The Three Gorges Dam is the most glaring example of China’s other priorities. The dam will change the nature of the environment drastically, said Wang Ding, researcher at the Wuhan Institute of Hydrobiology. The dam will probably lower the water temperatures by 1 degree during the spring mating season. It will also cause the washing away of sandy beaches and islands where the baiji feed and reproduce, and it might change the direction of the river so that it no longer flows into the oxbow lake, an alternation that would wipe out years of effort to create a natural reserve. The dolphin tells us about the destruction of nature and the destruction of nature and the environment, said Wang. It is a warning to us about the speed of the destruction and our future"(Mufson, 1997).

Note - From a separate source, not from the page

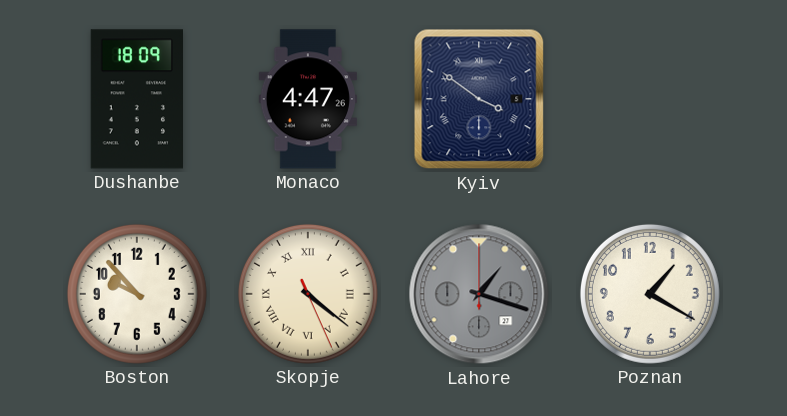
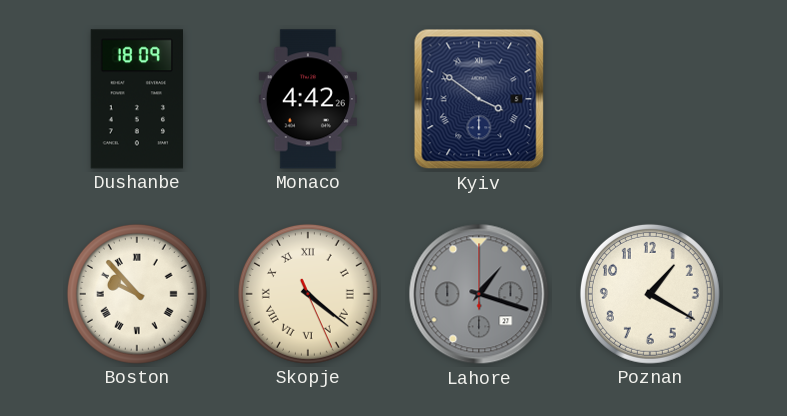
Monaco: 4:47 -> 4:42
Boston numerals: Arabic -> Roman
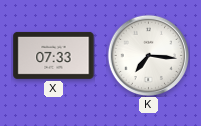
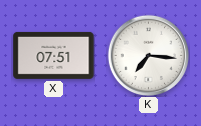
X: 07:33 -> 07:51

The President of China, Jiang Zemin, wants international attention. He wants the whole world to see that China is a world power. Zemin proclaims, "…that China’s emperors could only dream of taming the Yangtze"(Faison, 1997). Maybe Zemin also wants to look like the "bigman" himself, to gain respect from his people and the international community. His greatness might better be demonstrated by his ability to reason and restrict his impulsiveness. Building one gigantic dam is foolish when the same product could be accomplished with fewer effects on the environment. The Chinese President is willing to spend billions of dollars, displace millions, submerge towns, villages and archaelogical sites, hurt endangered species, poison the third-largest river in the world, and possibly kill hundreds of thousands of people, all for a reputation. Our President chose an alternative means to gain his credibility.

Works Cited

The Canberra Times, Dec.2, 1997. Pg16, electronic retrieval, lexis-nexis.

Faison, Seth. The State Journal-Register, (Springfield, IL). Nov.16, 1997. Pg62, electronic retrieval, lexis-nexis.

Giaccia, Andrew and Erin Bradley. The National Law Journal. Dec.22, 1997. PgB7, electronic retrieval, lexis-nexis.

Knight, Danielle. The InterPress Service. Dec.12, 1997. electronic retrieval, lexis-nexis.

Maier, Timothy W. The Washington Times. Dec.22, 1997. electronic retrieval, lexis-nexis.

Mattingly, David and Caron, Paul. Cnn Earth Matters. Dec.8, 1997. Electronic retrieval, lexis-nexis.

Mufson, Steven. The Washington Post. Dec.8, 1997. electronic retrieval, lexis-nexis.

Olojede, Dele. Newsday. Nov.9, 1997. PgA03, electronic retrieval, lexis-nexis.

Plafker, Ted. The Boston Globe. Nov.9, 1997. PgA02, electronic retrieval, lexis-nexis.

Time For Kids. Nov.21, 1997. Pg2, electronic retrieval, lexis-nexis.